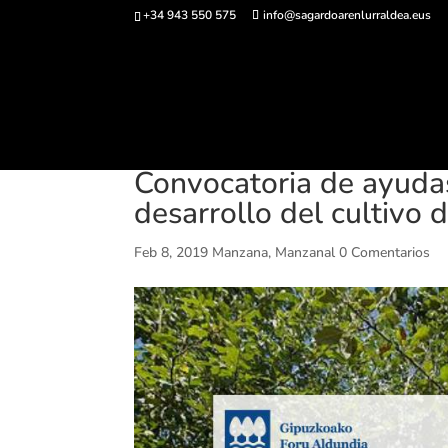
+34 943 550 575
info@sagardoarenlurraldea.eus
Comprar ent
Convocatoria de ayudas
desarrollo del cultivo
Feb 8, 2019
Manzana
,
Manzanal
0 Comentarios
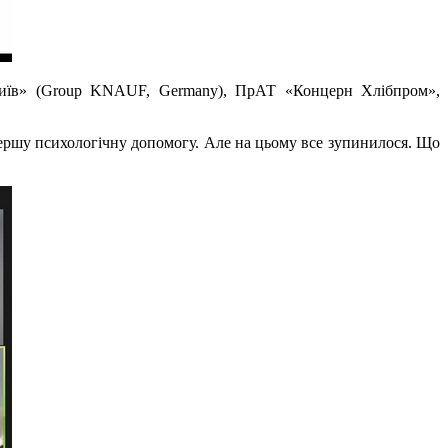
Київ» (Group KNAUF, Germany), ПрАТ «Концерн Хлібпром»,
ершу психологічну допомогу. Але на цьому все зупинилося. Що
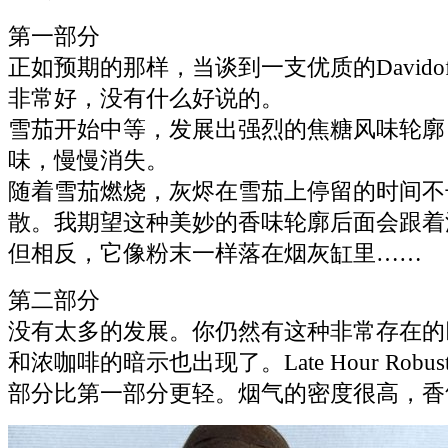
第一部分
正如预期的那样，当谈到一支优质的Davido
非常好，没有什么好说的。
雪茄开始中等，发展出强烈的焦糖风味轮廓
味，慢慢消失。
随着雪茄燃烧，灰烬在雪茄上停留的时间不
散。我期望这种美妙的香味轮廓后面会跟着
但相反，它像粉末一样落在烟灰缸里……
第二部分
没有太多的发展。你仍然有这种非常存在的
和浓咖啡的暗示也出现了。Late Hour Rob
部分比第一部分更轻。烟气的密度很高，香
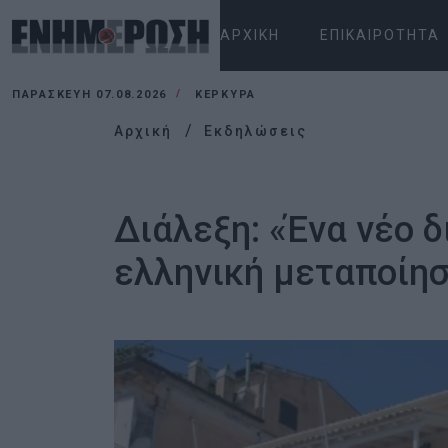
ΑΡΧΙΚΉ
ΕΠΙΚΑΙΡΌΤΗΤΑ
ΠΑΡΑΣΚΕΥΉ 07.08.2026
ΚΕΡΚΥΡΑ
Αρχική
Εκδηλώσεις
Διάλεξη: «Ένα νέο 
ελληνική μεταποίησ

= PROBLEM TO SOLVE =
Starting with the line that holds "但相反，它像粉末一样落在烟灰缸里……", retype each line through the last one in the listing above, exactly as written. Do not copy any pictures.

= ANSWER TO THE EXERCISE =
但相反，它像粉末一样落在烟灰缸里……
第二部分
没有太多的发展。你仍然有这种非常存在的
和浓咖啡的暗示也出现了。Late Hour Rob
部分比第一部分更轻。烟气的密度很高，香
ΑΡΧΙΚΉ
ΕΠΙΚΑΙΡΌΤΗΤΑ
ΠΑΡΑΣΚΕΥΉ 07.08.2026
ΚΕΡΚΥΡΑ
Αρχική
Εκδηλώσεις
Διάλεξη: «Ένα νέο 
ελληνική μεταποίησ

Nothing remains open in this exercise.